LA MAL COIFFEE EN CONCERT A LA COQUILLE

Pour finir l'année, le festival des Guitares Vertes proposait le 26 septembre un concert de la Mal Coiffée,  4 voix de femmes, comme pour contrebalancer une programmation musicale de l'année plutôt très masculine!
Après les remerciements de circonstances, de la part de l'organisateur Thierry Mercier, pour la mairie, le Conseil Départemental, les intermittents et les bénévoles,

Martial Peyrounie, enseignant d'occitan été invité à présenter la soirée. Il a rappelé que la future réforme du collège risquait de faire disparaître l'apprentissage de la langue phare du concert : "alors qu'il y a 10 ans", a-t-il expliqué, "200 élèves environ apprenaient l'occitan, ils sont aujourd'hui 650 à 700 élèves". Et pourtant, "il n'y aura plus d'occitan en 6è l'année prochaine".
Afin de définir le groupe musical invité, Martial Peyrounie a déclaré : "ce ne sont pas des polyphonies, pas un choeur de femmes, ce sont des femmes qui chantent, qui pourraient être nos femmes, nos mères, nos soeurs, nos filles, qui chantent bien, qui chantent des femmes d'hier et d'aujourd'hui grâce à des auteurs contemporains".
Le groupe qui existe depuis 2002, auparavant composé de 6 femmes dont seules 2 sont restées de la formation originelle (Marie Coumes et Myriam Boisserie), semble avoir trouvé sa composition définitive avec les deux premières citées auxquelles se sont jointes Laetitia Dutech et Karine Berny. Il se présente comme un groupe de polyphonies occitanes, d'ailleurs l'objet du premier disque en 2007. Le groupe est originaire du Minervois. L'identité de la Mal Coiffée, explique Marie Coumes, c'est la langue occitane. Pour elle comme les autres, cette langue s'est présentée comme une évidence. Pour Myriam Boisserie, originaire de Bergerac, "elle a forgé les hommes et les femmes qui vivent sur cette terre". "La langue va avec le paysage" qui est "la résonance de la langue". http://www.franceinter.fr/emission-il-existe-un-endroit-la-mal-coiffee-dans-son-decor-pour-le-nadalet-dans-le-minervois 
 De gauche à droite : Marie Coumes, Karine Beny, Myriam Boisserie, Laetitia Dutech
Marie Coumes rappelle que c'est un groupe engagé dans les chansons populaires qui regorgent de personnages dont cette Mal Coiffée choisie pour donner son nom au groupe. Cette femme est "souvent objet à moquerie, elle n'a plus le désir de plaire, elle se laisse aller complètement (...) elle nous attendrit et c'est aussi une manière de dire qu'il y a d'autres manières d'être femme que d'être lisse (...), c'est le côté ébouriffée, à contre-poil". Laetitia Dutech l'expliquait déjà dans l'émission de France Inter en évoquant ce personnage de femme mariée qui ne pense plus à plaire : "on a choisi son nom pour lui rendre hommage, pour lui rendre une place dans la société. C'est pas parce qu'on est bien attifée que l'on a plus de place qu'une autre femme qui donnerait son énergie à autre chose. Elle va à l'encontre des canons de beauté que la société nous impose. La choisir, elle, c'est une manière de s'affirmer, de dire que la beauté est là où on veut la trouver". 

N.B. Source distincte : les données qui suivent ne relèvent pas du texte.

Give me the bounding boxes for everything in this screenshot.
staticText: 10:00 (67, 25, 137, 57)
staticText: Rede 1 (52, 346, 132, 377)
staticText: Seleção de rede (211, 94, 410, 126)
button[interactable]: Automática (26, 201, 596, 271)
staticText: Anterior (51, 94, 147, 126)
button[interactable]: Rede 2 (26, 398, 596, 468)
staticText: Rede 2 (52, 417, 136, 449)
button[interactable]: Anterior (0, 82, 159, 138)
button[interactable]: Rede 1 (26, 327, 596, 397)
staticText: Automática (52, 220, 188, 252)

Ces mots semblent dire le côté féministe de ce groupe qui, pourtant, s'en défend, méfiant vis-à-vis de tous les termes en -isme qui sont "une espèce de revendication", déclare Myriam Boisserie. Celle-ci, comme ses complices de scène, aspire davantage à "être juste en harmonie. Je suis femme (...) sensible à l'harmonie entre les hommes et les femmes". Il s'agit de "chercher une voie d'évolution en commun avec les hommes" et de prendre en compte le côté féminin et masculin que l'on a tous en soi. Elle reconnaît "une affirmation de quelque chose mais pas une revendication". Ce quelque chose, il nous a semblé le voir émerger pendant le concert. Ainsi, la première chanson était "La cambra es alandada" (la chambre est grande ouverte) où "une femme se dévêt devant le miroir de l'armoire, elle se trouve encore belle...". Il y a eu cette chanson traditionnelle dans laquelle une aînée donne des conseils avisés à la jeune Marilou sur le dépucelage ou cette autre évoquant la gourmande des plaisirs qu'est la jeune Joaneta dont Marie Coumes, le sourire en coin et l'oeil malicieux, a résumé en français l'histoire avant que le groupe ne la joue ("Joaneta").

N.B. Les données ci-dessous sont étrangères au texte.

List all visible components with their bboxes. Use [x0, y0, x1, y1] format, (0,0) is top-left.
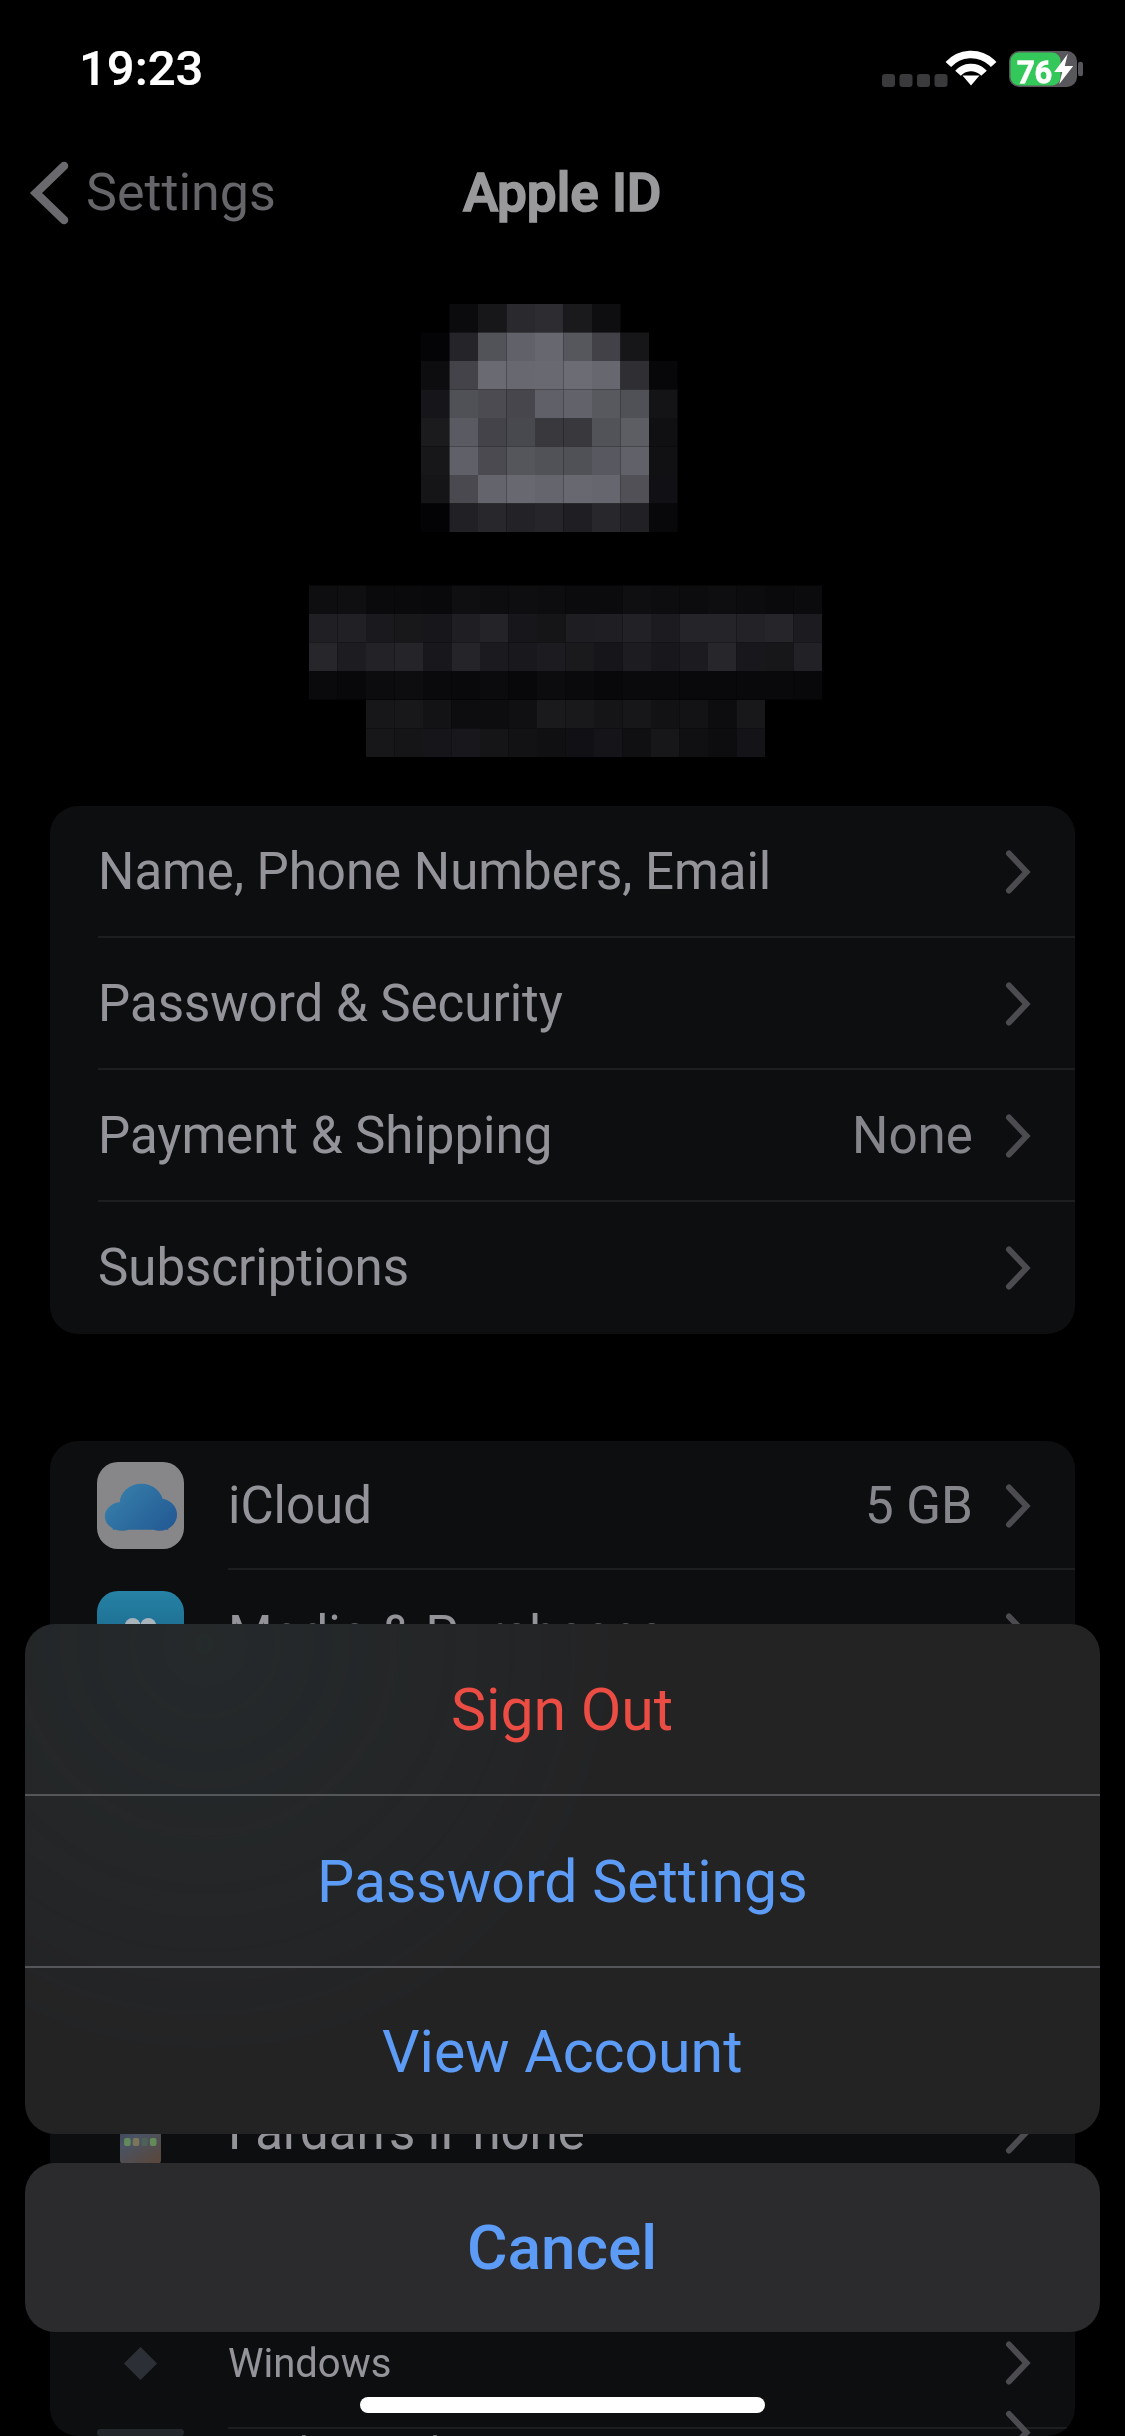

On a entendu "Lo Gat" dans laquelle une jeune fille explique à sa mère qu'elle préfère la jeunesse d'un homme à la richesse d'un vieillard. Ce sont des portraits de femmes de tempérament, des femmes libres, pas nécessairement en conflit avec les hommes mais qui veulent vivre leur féminité, l'amour sans carcan et profiter de la vie. Les histoires racontées dans ces chansons sont à l'image de ces femmes, indépendantes et féminines qui reconnaissent la part de séduction de leur art, expriment leur plaisir de chanter ensemble qu'elles savent transmettre au public tant on les sent unies.
Cette union les a conduit à travailler sur les polyphonies, une tradition qui n'existait pas dans la région du Languedoc. Elle ont chanté en occitan, démarche qui leur a paru naturelle sur le territoire où elle vivait. Elle ont ainsi contribué à un renouveau culturel sans volonté de sursaut identitaire pour autant mais en revalorisant la langue délaissée des aînés. C'est donc à la fois un engagement politique, au sens noble du terme, dans lequel elles se sont lancées mais aussi un engagement artistique en allant explorer le riche répertoire occitan, en remettant au goût du jour de vieilles chansons ou en faisant appel à des poètes contemporains. Depuis le début de l'aventure, le groupe est accompagné de Laurent Cavalié qui est un collecteur de chants anciens, arrangeur, qui écrit de la musique sur des textes de poètes occitans. Progressivement, la collaboration avec lui s'est approfondie pour mieux travailler ensemble sur les textes, le rythme, sur une langue occitane qu'elles ont entendue dans l'enfance mais qu'elles n'avait pas vraiment pratiquée, pour finalement créer leur propre "timbre languedocien". Le chant a cappella s'est aussi accompagné progressivement d'instruments artisanaux dont certains viennent d'Afrique : bendir, sagattes (petite cymbales à doigts), brau, tambourin, tammorra. 
Pour leur dernier album, paru en septembre 2014, qu'elles promeuvent dans le cadre d'une tournée qui les a conduit ou les conduira dans tout le grand Sud de la France, la région parisienne, en Bretagne, en Normandie et même en Italie, en Allemagne et au Portugal, elle ont fait appel aux textes de Léon Cordes, "figure du renouveau littéraire occitan", décédé en  1987, et à Jean-Marie Petit (né en 1941), poète languedocien qui leur a fait cadeau de ses 25 derniers courts poèmes donnant naissance à 12 titres pour "l'Embelinaire".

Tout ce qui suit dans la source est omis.